═══ SUPPLIED ENTRIES

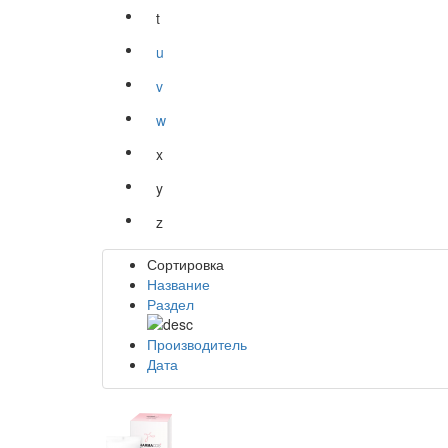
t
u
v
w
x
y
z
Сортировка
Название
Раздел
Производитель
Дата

══════
═══ SUPPLIED ENTRIES

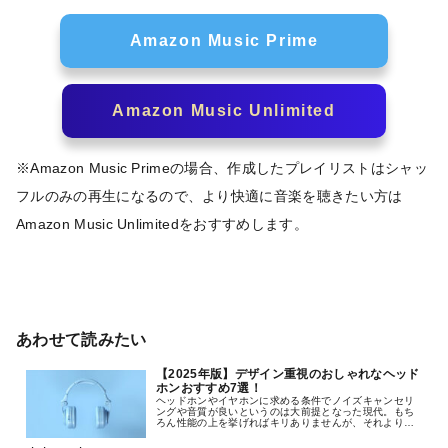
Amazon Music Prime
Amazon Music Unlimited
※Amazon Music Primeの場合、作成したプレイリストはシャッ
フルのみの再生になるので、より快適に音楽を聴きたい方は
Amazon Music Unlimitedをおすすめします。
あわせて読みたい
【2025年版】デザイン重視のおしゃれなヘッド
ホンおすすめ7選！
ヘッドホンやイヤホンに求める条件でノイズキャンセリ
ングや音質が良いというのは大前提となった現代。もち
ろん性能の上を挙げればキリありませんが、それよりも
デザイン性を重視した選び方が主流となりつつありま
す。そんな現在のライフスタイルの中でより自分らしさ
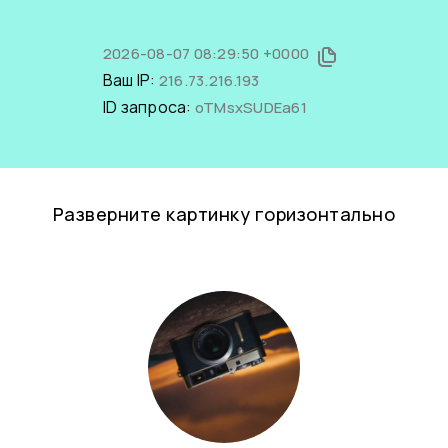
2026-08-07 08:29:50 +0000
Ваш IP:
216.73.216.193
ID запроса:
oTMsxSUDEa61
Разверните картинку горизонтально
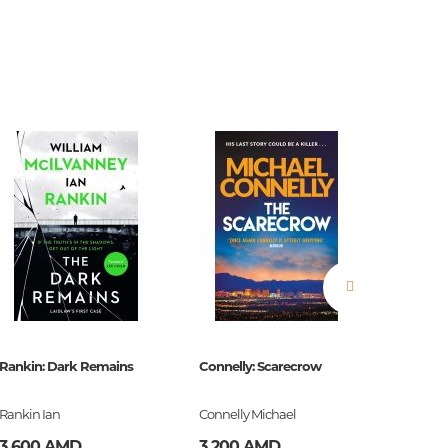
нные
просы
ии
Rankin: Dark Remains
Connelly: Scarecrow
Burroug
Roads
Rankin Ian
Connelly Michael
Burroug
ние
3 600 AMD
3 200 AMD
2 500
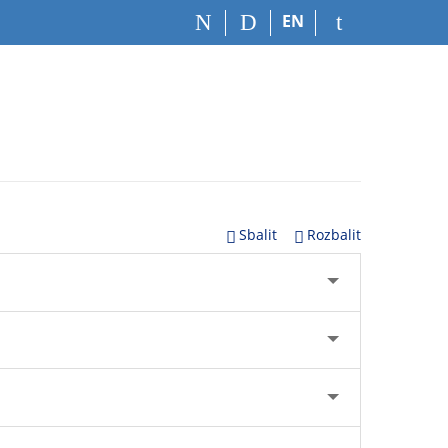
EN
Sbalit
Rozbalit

══════
═══ SUPPLIED ENTRIES

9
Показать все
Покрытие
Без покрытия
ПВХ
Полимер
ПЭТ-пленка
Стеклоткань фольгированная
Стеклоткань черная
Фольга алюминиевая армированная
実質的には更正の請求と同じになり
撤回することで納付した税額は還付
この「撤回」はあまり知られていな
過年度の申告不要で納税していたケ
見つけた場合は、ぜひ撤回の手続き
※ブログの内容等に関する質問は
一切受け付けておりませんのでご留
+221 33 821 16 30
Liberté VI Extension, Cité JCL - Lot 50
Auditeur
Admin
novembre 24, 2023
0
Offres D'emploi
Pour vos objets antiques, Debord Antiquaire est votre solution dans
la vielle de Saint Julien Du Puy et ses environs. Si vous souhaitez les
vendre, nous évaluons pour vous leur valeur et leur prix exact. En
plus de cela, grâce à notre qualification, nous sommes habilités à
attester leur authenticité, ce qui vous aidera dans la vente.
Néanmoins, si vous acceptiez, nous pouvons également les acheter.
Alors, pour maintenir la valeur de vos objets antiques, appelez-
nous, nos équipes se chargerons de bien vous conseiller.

══════

INSTRUCTIONS TO FOLLOW
Pick each line holding "Connelly" out of the entries above and return it.

SOLUTION
Connelly: Scarecrow
Connelly Michael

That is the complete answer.